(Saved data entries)
┌──

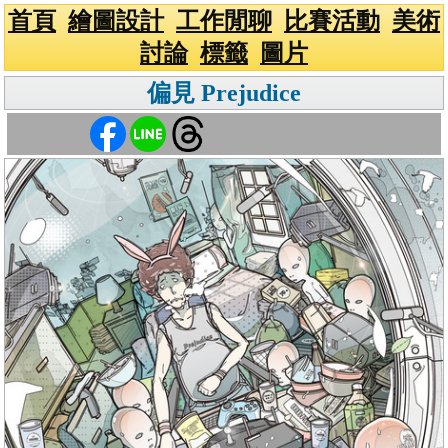
首頁
繪圖設計
工作閒聊
比賽活動
美術
討論
標籤
圖片
偏見 Prejudice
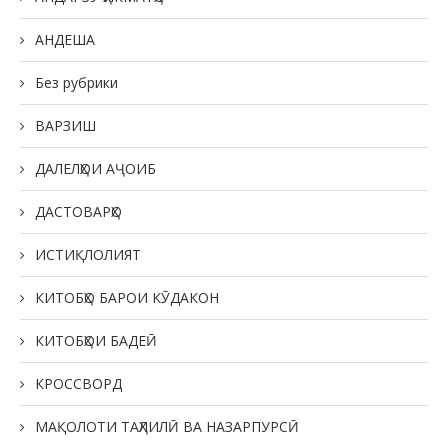
АНДЕША
Без рубрики
ВАРЗИШ
ДАЛЕЛҲОИ АҶОИБ
ДАСТОВАРҲО
ИСТИҚЛОЛИЯТ
КИТОБҲО БАРОИ КӮДАКОН
КИТОБҲОИ БАДЕӢ
КРОССВОРД
МАҚОЛОТИ ТАҲЛИЛӢ ВА НАЗАРПУРСӢ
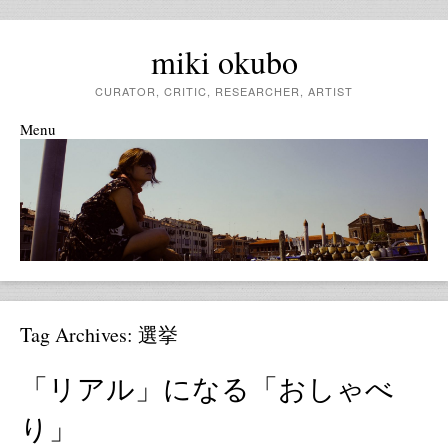
miki okubo
CURATOR, CRITIC, RESEARCHER, ARTIST
Menu
Skip to content
Tag Archives:
選挙
「リアル」になる「おしゃべ
り」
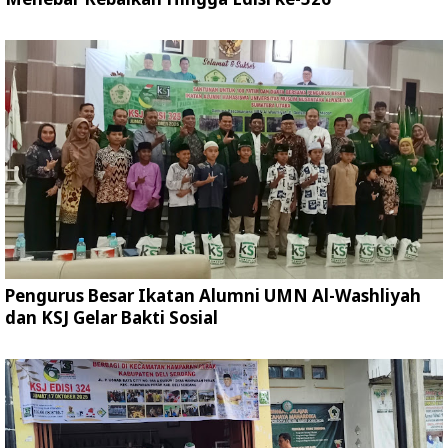
Pengurus Besar Ikatan Alumni UMN Al-Washliyah
dan KSJ Gelar Bakti Sosial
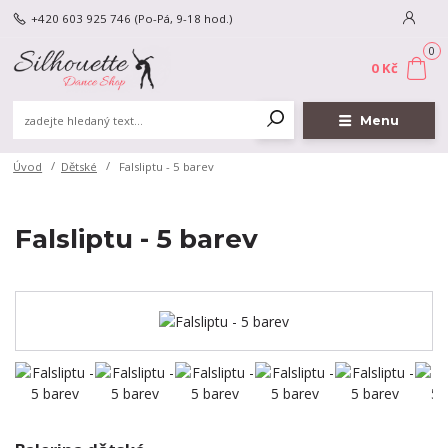
+420 603 925 746
(Po-Pá, 9-18 hod.)
0
0 Kč
Menu
Úvod
Dětské
Falsliptu - 5 barev
Falsliptu - 5 barev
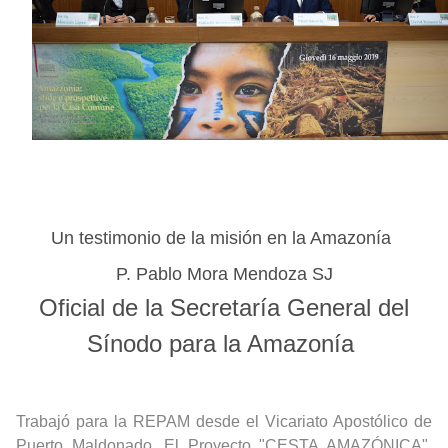
Un testimonio de la misión en la Amazonía
P. Pablo Mora Mendoza SJ
Oficial de la Secretaría General del
Sínodo para la Amazonía
Trabajó para la REPAM desde el Vicariato Apostólico de
Puerto Maldonado. El Proyecto "CESTA AMAZÓNICA".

└──

Each line that contains the string "para" should be copied from the data above.

Sínodo para la Amazonía
Trabajó para la REPAM desde el Vicariato Apostólico de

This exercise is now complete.